DIRECTIONS
In exact form, please repeat the records from their opening line down to the line with "honom live förstärktes", including that line.

--- EXTRACTED RECORDS ---

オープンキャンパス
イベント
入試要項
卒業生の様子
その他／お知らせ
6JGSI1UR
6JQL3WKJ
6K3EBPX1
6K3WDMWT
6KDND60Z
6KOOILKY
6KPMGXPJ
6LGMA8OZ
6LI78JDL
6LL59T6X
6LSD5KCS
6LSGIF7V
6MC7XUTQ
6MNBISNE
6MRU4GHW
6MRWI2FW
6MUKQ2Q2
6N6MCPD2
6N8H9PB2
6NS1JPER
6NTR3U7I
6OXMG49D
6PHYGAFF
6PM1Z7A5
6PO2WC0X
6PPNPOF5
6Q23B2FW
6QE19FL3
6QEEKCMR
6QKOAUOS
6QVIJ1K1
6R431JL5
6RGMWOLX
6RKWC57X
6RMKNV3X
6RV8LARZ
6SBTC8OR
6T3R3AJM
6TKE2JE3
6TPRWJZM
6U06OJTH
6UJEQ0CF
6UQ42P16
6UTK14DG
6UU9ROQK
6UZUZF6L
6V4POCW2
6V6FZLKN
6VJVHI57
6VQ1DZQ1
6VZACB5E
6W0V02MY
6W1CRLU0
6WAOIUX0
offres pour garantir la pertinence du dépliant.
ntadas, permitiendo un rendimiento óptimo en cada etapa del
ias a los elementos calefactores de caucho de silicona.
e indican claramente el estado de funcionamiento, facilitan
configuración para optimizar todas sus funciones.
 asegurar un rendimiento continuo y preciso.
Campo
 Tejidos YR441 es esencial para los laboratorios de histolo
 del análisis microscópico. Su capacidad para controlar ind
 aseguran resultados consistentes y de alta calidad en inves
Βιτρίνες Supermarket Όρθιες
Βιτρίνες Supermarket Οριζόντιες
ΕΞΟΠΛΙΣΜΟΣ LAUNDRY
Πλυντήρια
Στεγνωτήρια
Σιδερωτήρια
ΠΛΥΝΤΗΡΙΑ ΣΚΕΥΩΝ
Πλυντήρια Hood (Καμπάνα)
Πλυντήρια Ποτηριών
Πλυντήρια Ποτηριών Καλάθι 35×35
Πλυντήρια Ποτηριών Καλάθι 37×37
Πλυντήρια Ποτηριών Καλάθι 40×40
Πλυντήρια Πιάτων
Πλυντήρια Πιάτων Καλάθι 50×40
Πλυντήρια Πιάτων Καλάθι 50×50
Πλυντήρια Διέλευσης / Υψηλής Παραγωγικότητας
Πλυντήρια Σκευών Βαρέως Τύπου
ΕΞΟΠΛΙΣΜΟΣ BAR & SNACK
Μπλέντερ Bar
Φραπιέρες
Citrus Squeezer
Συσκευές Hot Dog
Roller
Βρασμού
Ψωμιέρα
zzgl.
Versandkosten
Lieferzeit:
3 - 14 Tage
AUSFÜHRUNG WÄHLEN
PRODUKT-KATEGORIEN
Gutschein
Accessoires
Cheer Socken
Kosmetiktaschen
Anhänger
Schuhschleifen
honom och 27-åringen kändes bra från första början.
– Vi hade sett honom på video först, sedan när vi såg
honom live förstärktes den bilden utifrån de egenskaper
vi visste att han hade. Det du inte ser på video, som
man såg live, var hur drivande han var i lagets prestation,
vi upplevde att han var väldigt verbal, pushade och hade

---

RESULT OF THE EXERCISE
オープンキャンパス
イベント
入試要項
卒業生の様子
その他／お知らせ
6JGSI1UR
6JQL3WKJ
6K3EBPX1
6K3WDMWT
6KDND60Z
6KOOILKY
6KPMGXPJ
6LGMA8OZ
6LI78JDL
6LL59T6X
6LSD5KCS
6LSGIF7V
6MC7XUTQ
6MNBISNE
6MRU4GHW
6MRWI2FW
6MUKQ2Q2
6N6MCPD2
6N8H9PB2
6NS1JPER
6NTR3U7I
6OXMG49D
6PHYGAFF
6PM1Z7A5
6PO2WC0X
6PPNPOF5
6Q23B2FW
6QE19FL3
6QEEKCMR
6QKOAUOS
6QVIJ1K1
6R431JL5
6RGMWOLX
6RKWC57X
6RMKNV3X
6RV8LARZ
6SBTC8OR
6T3R3AJM
6TKE2JE3
6TPRWJZM
6U06OJTH
6UJEQ0CF
6UQ42P16
6UTK14DG
6UU9ROQK
6UZUZF6L
6V4POCW2
6V6FZLKN
6VJVHI57
6VQ1DZQ1
6VZACB5E
6W0V02MY
6W1CRLU0
6WAOIUX0
offres pour garantir la pertinence du dépliant.
ntadas, permitiendo un rendimiento óptimo en cada etapa del
ias a los elementos calefactores de caucho de silicona.
e indican claramente el estado de funcionamiento, facilitan
configuración para optimizar todas sus funciones.
 asegurar un rendimiento continuo y preciso.
Campo
 Tejidos YR441 es esencial para los laboratorios de histolo
 del análisis microscópico. Su capacidad para controlar ind
 aseguran resultados consistentes y de alta calidad en inves
Βιτρίνες Supermarket Όρθιες
Βιτρίνες Supermarket Οριζόντιες
ΕΞΟΠΛΙΣΜΟΣ LAUNDRY
Πλυντήρια
Στεγνωτήρια
Σιδερωτήρια
ΠΛΥΝΤΗΡΙΑ ΣΚΕΥΩΝ
Πλυντήρια Hood (Καμπάνα)
Πλυντήρια Ποτηριών
Πλυντήρια Ποτηριών Καλάθι 35×35
Πλυντήρια Ποτηριών Καλάθι 37×37
Πλυντήρια Ποτηριών Καλάθι 40×40
Πλυντήρια Πιάτων
Πλυντήρια Πιάτων Καλάθι 50×40
Πλυντήρια Πιάτων Καλάθι 50×50
Πλυντήρια Διέλευσης / Υψηλής Παραγωγικότητας
Πλυντήρια Σκευών Βαρέως Τύπου
ΕΞΟΠΛΙΣΜΟΣ BAR & SNACK
Μπλέντερ Bar
Φραπιέρες
Citrus Squeezer
Συσκευές Hot Dog
Roller
Βρασμού
Ψωμιέρα
zzgl.
Versandkosten
Lieferzeit:
3 - 14 Tage
AUSFÜHRUNG WÄHLEN
PRODUKT-KATEGORIEN
Gutschein
Accessoires
Cheer Socken
Kosmetiktaschen
Anhänger
Schuhschleifen
honom och 27-åringen kändes bra från första början.
– Vi hade sett honom på video först, sedan när vi såg
honom live förstärktes den bilden utifrån de egenskaper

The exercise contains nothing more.